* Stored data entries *

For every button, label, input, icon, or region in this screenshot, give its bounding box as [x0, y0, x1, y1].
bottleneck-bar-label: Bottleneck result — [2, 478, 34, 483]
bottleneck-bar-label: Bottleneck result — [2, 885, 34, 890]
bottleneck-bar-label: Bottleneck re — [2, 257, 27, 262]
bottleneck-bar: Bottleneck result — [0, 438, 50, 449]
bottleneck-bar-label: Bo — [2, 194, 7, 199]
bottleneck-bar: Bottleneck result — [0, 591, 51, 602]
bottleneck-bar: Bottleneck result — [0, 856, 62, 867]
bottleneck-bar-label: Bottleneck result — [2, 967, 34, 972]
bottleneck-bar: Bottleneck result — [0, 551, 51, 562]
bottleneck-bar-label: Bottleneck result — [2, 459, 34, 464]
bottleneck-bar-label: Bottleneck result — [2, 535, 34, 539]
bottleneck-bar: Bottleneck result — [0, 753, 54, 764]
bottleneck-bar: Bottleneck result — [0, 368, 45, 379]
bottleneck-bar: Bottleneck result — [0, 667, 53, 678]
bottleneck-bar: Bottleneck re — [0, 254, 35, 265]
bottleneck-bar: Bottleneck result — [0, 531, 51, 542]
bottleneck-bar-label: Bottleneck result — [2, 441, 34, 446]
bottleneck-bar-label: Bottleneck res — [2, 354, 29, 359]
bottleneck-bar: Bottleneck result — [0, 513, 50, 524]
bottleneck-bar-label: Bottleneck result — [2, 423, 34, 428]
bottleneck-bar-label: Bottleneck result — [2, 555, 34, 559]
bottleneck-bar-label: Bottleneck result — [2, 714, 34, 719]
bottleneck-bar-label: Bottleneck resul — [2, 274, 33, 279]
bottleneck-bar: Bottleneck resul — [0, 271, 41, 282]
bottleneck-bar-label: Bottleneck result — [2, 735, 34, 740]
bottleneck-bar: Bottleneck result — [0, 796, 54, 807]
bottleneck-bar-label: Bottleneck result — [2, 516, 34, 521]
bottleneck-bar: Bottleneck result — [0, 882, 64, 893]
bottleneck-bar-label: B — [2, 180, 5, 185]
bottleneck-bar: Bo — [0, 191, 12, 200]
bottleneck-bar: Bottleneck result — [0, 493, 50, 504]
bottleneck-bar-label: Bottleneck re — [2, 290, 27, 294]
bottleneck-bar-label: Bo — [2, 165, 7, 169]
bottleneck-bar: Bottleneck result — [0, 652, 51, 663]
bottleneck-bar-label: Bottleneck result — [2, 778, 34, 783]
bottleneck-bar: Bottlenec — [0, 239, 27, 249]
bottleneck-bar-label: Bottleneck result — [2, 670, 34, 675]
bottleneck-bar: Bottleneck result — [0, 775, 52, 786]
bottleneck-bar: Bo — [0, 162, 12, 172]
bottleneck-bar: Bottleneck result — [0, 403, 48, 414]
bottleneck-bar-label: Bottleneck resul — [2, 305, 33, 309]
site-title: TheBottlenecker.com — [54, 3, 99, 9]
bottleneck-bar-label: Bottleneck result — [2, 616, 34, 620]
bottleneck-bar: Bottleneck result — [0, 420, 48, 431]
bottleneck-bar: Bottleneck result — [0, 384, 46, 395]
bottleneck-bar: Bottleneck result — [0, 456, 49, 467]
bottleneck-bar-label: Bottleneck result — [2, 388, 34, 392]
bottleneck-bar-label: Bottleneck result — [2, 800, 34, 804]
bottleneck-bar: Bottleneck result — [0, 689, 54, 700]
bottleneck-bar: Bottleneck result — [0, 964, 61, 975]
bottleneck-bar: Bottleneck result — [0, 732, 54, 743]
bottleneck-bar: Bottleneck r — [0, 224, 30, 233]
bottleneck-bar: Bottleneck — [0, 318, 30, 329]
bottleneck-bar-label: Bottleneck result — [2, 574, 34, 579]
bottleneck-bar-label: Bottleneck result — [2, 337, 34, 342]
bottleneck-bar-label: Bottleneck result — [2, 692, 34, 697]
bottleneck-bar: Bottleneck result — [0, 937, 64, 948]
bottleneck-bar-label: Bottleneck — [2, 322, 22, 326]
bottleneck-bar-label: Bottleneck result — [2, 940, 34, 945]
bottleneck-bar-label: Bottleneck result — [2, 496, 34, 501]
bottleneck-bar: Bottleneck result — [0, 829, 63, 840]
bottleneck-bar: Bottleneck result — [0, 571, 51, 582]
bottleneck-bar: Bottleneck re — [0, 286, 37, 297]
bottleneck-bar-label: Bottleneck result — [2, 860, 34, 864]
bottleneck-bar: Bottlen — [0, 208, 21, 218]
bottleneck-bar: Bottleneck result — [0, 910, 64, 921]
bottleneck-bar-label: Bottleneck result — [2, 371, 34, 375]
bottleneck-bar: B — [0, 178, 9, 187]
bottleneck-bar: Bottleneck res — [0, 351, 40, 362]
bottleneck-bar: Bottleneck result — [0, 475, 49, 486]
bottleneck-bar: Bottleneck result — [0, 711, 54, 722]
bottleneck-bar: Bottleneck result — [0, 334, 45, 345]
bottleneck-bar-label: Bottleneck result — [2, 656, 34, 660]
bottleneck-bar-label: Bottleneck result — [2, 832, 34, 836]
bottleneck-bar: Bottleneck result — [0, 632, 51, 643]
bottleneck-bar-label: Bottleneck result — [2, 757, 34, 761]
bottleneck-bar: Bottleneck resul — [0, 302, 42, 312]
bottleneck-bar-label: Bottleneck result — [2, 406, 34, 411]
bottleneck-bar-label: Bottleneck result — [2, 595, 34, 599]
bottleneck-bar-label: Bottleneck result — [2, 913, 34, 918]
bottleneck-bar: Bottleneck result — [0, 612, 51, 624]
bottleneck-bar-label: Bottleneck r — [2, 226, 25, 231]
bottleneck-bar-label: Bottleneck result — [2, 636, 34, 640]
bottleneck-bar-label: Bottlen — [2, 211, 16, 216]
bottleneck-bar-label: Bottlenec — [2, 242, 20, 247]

* Your assignment *
Repeat all of the records, letter for letter.

* Your solution *
For every button, label, input, icon, or region in this screenshot, give its bounding box as [x0, y0, x1, y1].
bottleneck-bar-label: Bottleneck result — [2, 478, 34, 483]
bottleneck-bar-label: Bottleneck result — [2, 885, 34, 890]
bottleneck-bar-label: Bottleneck re — [2, 257, 27, 262]
bottleneck-bar: Bottleneck result — [0, 438, 50, 449]
bottleneck-bar-label: Bo — [2, 194, 7, 199]
bottleneck-bar: Bottleneck result — [0, 591, 51, 602]
bottleneck-bar: Bottleneck result — [0, 856, 62, 867]
bottleneck-bar-label: Bottleneck result — [2, 967, 34, 972]
bottleneck-bar: Bottleneck result — [0, 551, 51, 562]
bottleneck-bar-label: Bottleneck result — [2, 459, 34, 464]
bottleneck-bar-label: Bottleneck result — [2, 535, 34, 539]
bottleneck-bar: Bottleneck result — [0, 753, 54, 764]
bottleneck-bar: Bottleneck result — [0, 368, 45, 379]
bottleneck-bar: Bottleneck result — [0, 667, 53, 678]
bottleneck-bar: Bottleneck re — [0, 254, 35, 265]
bottleneck-bar: Bottleneck result — [0, 531, 51, 542]
bottleneck-bar-label: Bottleneck result — [2, 441, 34, 446]
bottleneck-bar-label: Bottleneck res — [2, 354, 29, 359]
bottleneck-bar: Bottleneck result — [0, 513, 50, 524]
bottleneck-bar-label: Bottleneck result — [2, 423, 34, 428]
bottleneck-bar-label: Bottleneck result — [2, 555, 34, 559]
bottleneck-bar-label: Bottleneck result — [2, 714, 34, 719]
bottleneck-bar-label: Bottleneck resul — [2, 274, 33, 279]
bottleneck-bar: Bottleneck resul — [0, 271, 41, 282]
bottleneck-bar-label: Bottleneck result — [2, 735, 34, 740]
bottleneck-bar: Bottleneck result — [0, 796, 54, 807]
bottleneck-bar-label: Bottleneck result — [2, 516, 34, 521]
bottleneck-bar: Bottleneck result — [0, 882, 64, 893]
bottleneck-bar-label: B — [2, 180, 5, 185]
bottleneck-bar: Bo — [0, 191, 12, 200]
bottleneck-bar: Bottleneck result — [0, 493, 50, 504]
bottleneck-bar-label: Bottleneck re — [2, 290, 27, 294]
bottleneck-bar-label: Bo — [2, 165, 7, 169]
bottleneck-bar: Bottleneck result — [0, 652, 51, 663]
bottleneck-bar-label: Bottleneck result — [2, 778, 34, 783]
bottleneck-bar: Bottlenec — [0, 239, 27, 249]
bottleneck-bar-label: Bottleneck result — [2, 670, 34, 675]
bottleneck-bar: Bottleneck result — [0, 775, 52, 786]
bottleneck-bar: Bo — [0, 162, 12, 172]
bottleneck-bar: Bottleneck result — [0, 403, 48, 414]
bottleneck-bar-label: Bottleneck resul — [2, 305, 33, 309]
site-title: TheBottlenecker.com — [54, 3, 99, 9]
bottleneck-bar-label: Bottleneck result — [2, 616, 34, 620]
bottleneck-bar: Bottleneck result — [0, 420, 48, 431]
bottleneck-bar: Bottleneck result — [0, 384, 46, 395]
bottleneck-bar: Bottleneck result — [0, 456, 49, 467]
bottleneck-bar-label: Bottleneck result — [2, 388, 34, 392]
bottleneck-bar-label: Bottleneck result — [2, 800, 34, 804]
bottleneck-bar: Bottleneck result — [0, 689, 54, 700]
bottleneck-bar: Bottleneck result — [0, 964, 61, 975]
bottleneck-bar: Bottleneck result — [0, 732, 54, 743]
bottleneck-bar: Bottleneck r — [0, 224, 30, 233]
bottleneck-bar: Bottleneck — [0, 318, 30, 329]
bottleneck-bar-label: Bottleneck result — [2, 574, 34, 579]
bottleneck-bar-label: Bottleneck result — [2, 337, 34, 342]
bottleneck-bar-label: Bottleneck result — [2, 692, 34, 697]
bottleneck-bar: Bottleneck result — [0, 937, 64, 948]
bottleneck-bar-label: Bottleneck — [2, 322, 22, 326]
bottleneck-bar-label: Bottleneck result — [2, 940, 34, 945]
bottleneck-bar-label: Bottleneck result — [2, 496, 34, 501]
bottleneck-bar: Bottleneck result — [0, 829, 63, 840]
bottleneck-bar: Bottleneck result — [0, 571, 51, 582]
bottleneck-bar: Bottleneck re — [0, 286, 37, 297]
bottleneck-bar-label: Bottleneck result — [2, 860, 34, 864]
bottleneck-bar: Bottlen — [0, 208, 21, 218]
bottleneck-bar: Bottleneck result — [0, 910, 64, 921]
bottleneck-bar-label: Bottleneck result — [2, 371, 34, 375]
bottleneck-bar: B — [0, 178, 9, 187]
bottleneck-bar: Bottleneck res — [0, 351, 40, 362]
bottleneck-bar: Bottleneck result — [0, 475, 49, 486]
bottleneck-bar: Bottleneck result — [0, 711, 54, 722]
bottleneck-bar: Bottleneck result — [0, 334, 45, 345]
bottleneck-bar-label: Bottleneck result — [2, 656, 34, 660]
bottleneck-bar-label: Bottleneck result — [2, 832, 34, 836]
bottleneck-bar: Bottleneck result — [0, 632, 51, 643]
bottleneck-bar-label: Bottleneck result — [2, 757, 34, 761]
bottleneck-bar: Bottleneck resul — [0, 302, 42, 312]
bottleneck-bar-label: Bottleneck result — [2, 406, 34, 411]
bottleneck-bar-label: Bottleneck result — [2, 595, 34, 599]
bottleneck-bar-label: Bottleneck result — [2, 913, 34, 918]
bottleneck-bar: Bottleneck result — [0, 612, 51, 624]
bottleneck-bar-label: Bottleneck r — [2, 226, 25, 231]
bottleneck-bar-label: Bottleneck result — [2, 636, 34, 640]
bottleneck-bar-label: Bottlen — [2, 211, 16, 216]
bottleneck-bar-label: Bottlenec — [2, 242, 20, 247]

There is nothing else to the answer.